Risk management and internal controls over sustainability reporting (GOV‑5)

Download
PDF
  • ESRS:
  • Risk management and internal controls over sustainability reportingGOV-5
    Risk management and internal controls over sustainability reporting

In the context of sustainability reporting, the main risks relate to the adequacy, accuracy, and completeness of the reported data (including the completeness of disclosures in sustainability reporting). We manage these risks in several ways. We have implemented appropriate internal regulations, including the ”Guidelines for preparing sustainability reporting in accordance with CSRD and the accompanying ”Guidelines for double materiality assessmentaccording to which:

  • The designated units of the Bank are responsible for analysing double materiality and preparing sustainability reporting in accordance with the regulations. This includes, among other things, the collection and verification of the quantitative and qualitative data used in the disclosures.
  • The business owners responsible for the individual data points and reported metrics within the Group ensure the quality of the quantitative and qualitative data, including its completeness, accuracy and verifiability. These owners also implement the control processes to ensure this data quality.
  • Sustainability reporting is subject to attestation by a certified auditor with appropriate qualifications.
  • The content of the statement is approved together with the Management Board Report on Activities by the Bank’s bodies, including the Management Board, Supervisory Board and relevant committees.

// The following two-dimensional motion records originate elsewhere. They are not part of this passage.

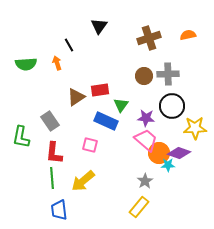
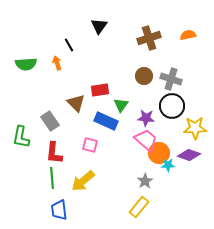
gray cross: moved 3 px right, 5 px down; rotated 20 degrees clockwise
brown triangle: moved 6 px down; rotated 42 degrees counterclockwise
purple diamond: moved 10 px right, 2 px down
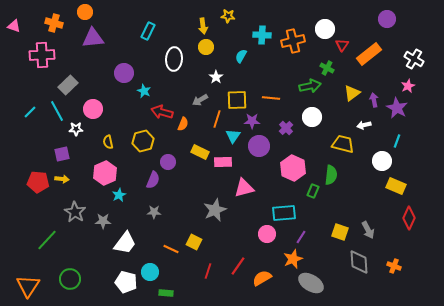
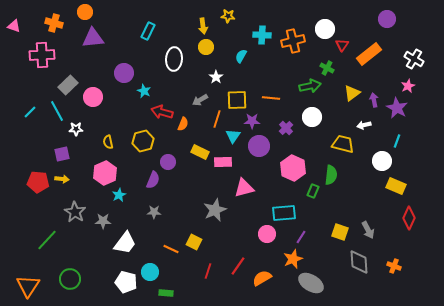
pink circle at (93, 109): moved 12 px up
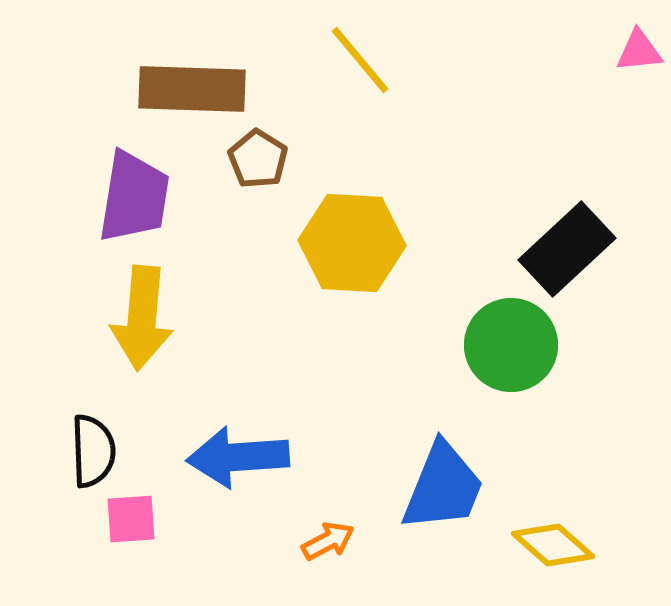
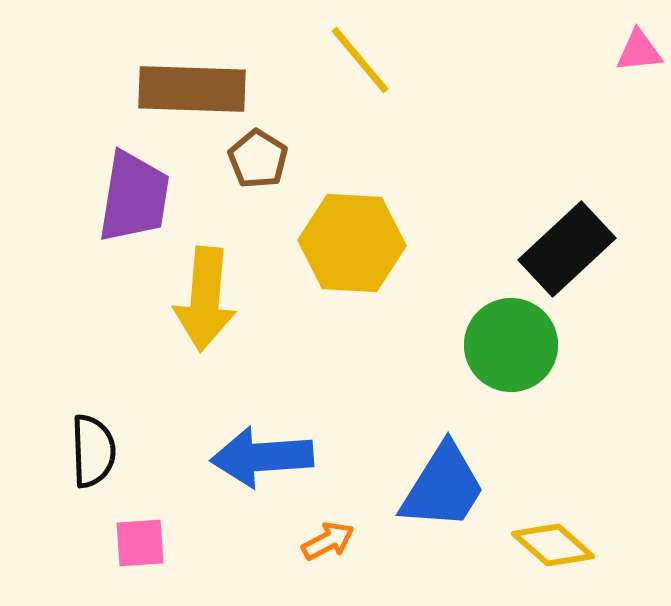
yellow arrow: moved 63 px right, 19 px up
blue arrow: moved 24 px right
blue trapezoid: rotated 10 degrees clockwise
pink square: moved 9 px right, 24 px down
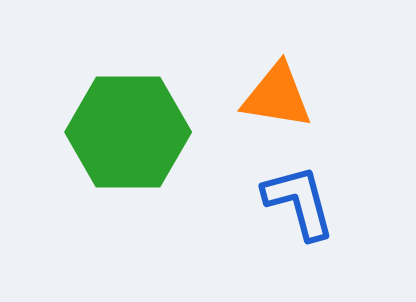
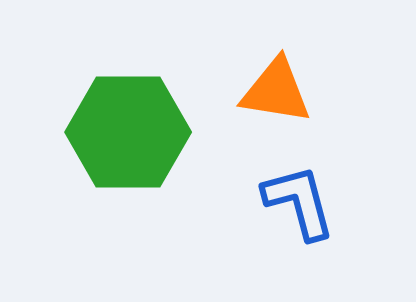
orange triangle: moved 1 px left, 5 px up
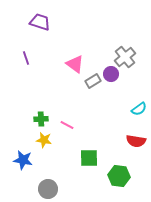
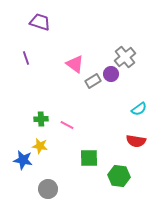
yellow star: moved 4 px left, 6 px down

In 2024, work was carried out to adapt the Bank’s systems to collect and process ESG data and to expand the central repository of this data. As part of the development of data governance processes, end-to-end solutions are being implemented to establish quantitative and qualitative controls at successive stages: data acquisition from source systems, data processing and finally calculation of sustainability metrics. The completeness of the entire process will increase along with the level of automation of the individual stages of the data management process. Another element that will affect data consistency is the achievement of stability in terms of the scope of reported metrics in subsequent reporting periods.

The Bank is also working on strengthening the control environment within the Internal Control Model (ICM)., Controls are being implemented to monitor the quality and reliability of the information contained in the Consolidated Sustainability Statement. The model is in line with international standards and guidelines established by the COSO Committee (Committee of Sponsoring Organisation of the Treadway Commission). Under ICM, the Bank identifies the most significant risks and then establishes necessary controls to mitigate them, which includes the process of reporting sustainability information. As with financial information, controls are periodically evaluated (at least annually) both in their design and implementation through the formal ICM certification process. This process is designed to ensure that the Internal Control Model is functioning properly. The Model will be developed and completed to cover all aspects of reporting of sustainability data.

More details can be found in Chapter XII “Statement on corporate governance in 2024”.

 

Issues relating to sustainability reporting, and more broadly ESG metrics reporting, are a standing item on the ESG Forum agenda. As part of the Forum’s work, the status of the preparation of the current report is monitored, significant challenges and risks related to the reporting process are notified and solutions are developed. Conclusions and recommendations are then presented to the ESG Committee for decision, and if strategic decisions are required, to the Bank’s Management Board.

 

Additionally, processes related to sustainability reporting are reviewed by the internal audit function. In 2024, the Bank fully implemented the recommendations of this function, which included:

  • Ensuring an appropriate process for preparing reports, including defining the roles and responsibilities of involved units, the process of reviewing and approving disclosures, and updating the internal control system.
  • Implementing internal regulations regarding the process for conducting the double materiality analysis and preparing reports.